Fig. 19.-Part of the right side of the lower jaw of an undetermined species of wolf, showing premolar. Charleston, S. C. ×1.

Within the city of Charleston the bed bearing vertebrate fossils is said to be several feet below tide-level. At Young Island, Wadmalaw Sound, nearly 20 miles southwest of Charleston, the top of the fossil-bearing stratum is at tide-level. This locality is otherwise known in the literature as Simmons’s. The only Pleistocene vertebrate fossils that the writer finds reported from the place are the fishes Lepisosteus osseus and Trichiurus lepturus.

In the region about Beaufort, the same fossil-bearing stratum, having about the same composition and the same elevation, is met with in many places. A few species of fossil vertebrates and many invertebrates have been secured. Here have been found Mammut americanum (p. [118]), Elephas columbi (p. [155]), Equus complicatus (p. [191]), and Megalonyx jeffersonii (p. [35]).

A brief notice will be taken of the few known localities where, away from the immediate coast, vertebrate fossils have come to light.

Tuomey, in 1848 (Rep. Geol. South Carolina, p. 177), in describing marls found near Darlington, on the farm of G. W. Dargan, and which he regarded as belonging to the Pliocene, reported the discovery of two perfect molars of a mastodon (p. [118]). The locality was in a swamp, and the bed of marl was covered with 3 or 4 feet of black mud. The teeth were immediately below the mud and enveloped in the marl. These teeth belonged to Mammut americanum and had been deposited at some time during the Pleistocene.

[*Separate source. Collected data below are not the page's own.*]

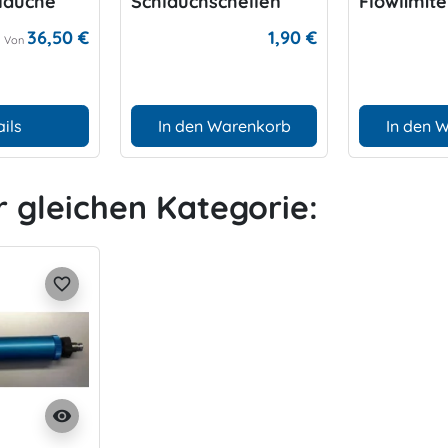
hläuche
Schlauchschellen
Flowlimit
36,50 €
1,90 €
Von
ils
In den Warenkorb
In den 
r gleichen Kategorie:
favorite_border
visibility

At another place fragments of the antlers of a deer were found in the marl. In such cases the marls formed at one time the surface of the ground, or more probably the bottom of a swamp; and the Pleistocene bones and teeth might have been trampled down into the marl by living animals. On page [119] is given an account of another mastodon tooth discovered in the same county; and the teeth of a horse have been reported as having been found, associated with those of the mastodon (see p. [193]).

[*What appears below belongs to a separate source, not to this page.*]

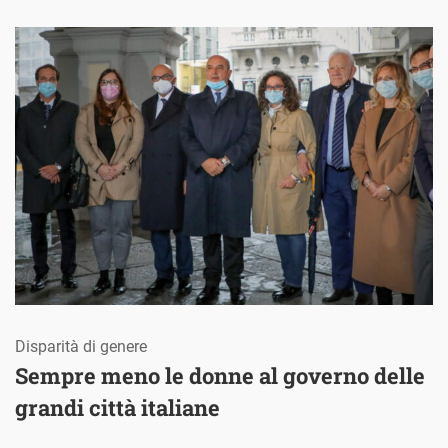
Disparità di genere
Sempre meno le donne al governo delle
grandi città italiane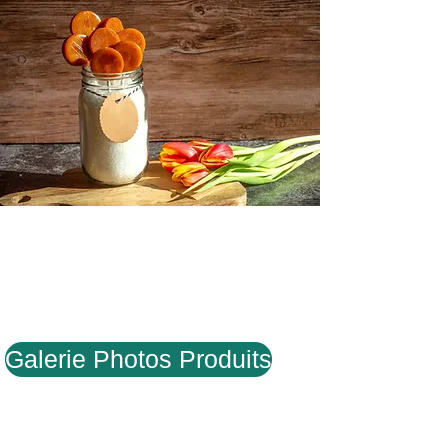
Galerie Photos Produits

In Lee County, adjoining Darlington County on the southwest, at a locality “near Concord church,” between Lynch’s Creek and Black River, Tuomey (op. cit., p. 178) found a bed of Pliocene marl about 4 feet thick. From an excavation in this marl had been taken a tusk which Tuomey regarded as that of a mastodon, but this may have belonged to an elephant. In Berkeley County, at the head of Cooper River, there is, or was, a morass known as Biggin Swamp. This was passed through in constructing the Santee Canal. On page [156] is an account of the discovery of remains of Elephas columbi and of Mammut americanum; on page [162], the finding of a tooth of Elephas imperator. The discovery of the latter marks the age of the deposits as being about that of the Aftonian interglacial.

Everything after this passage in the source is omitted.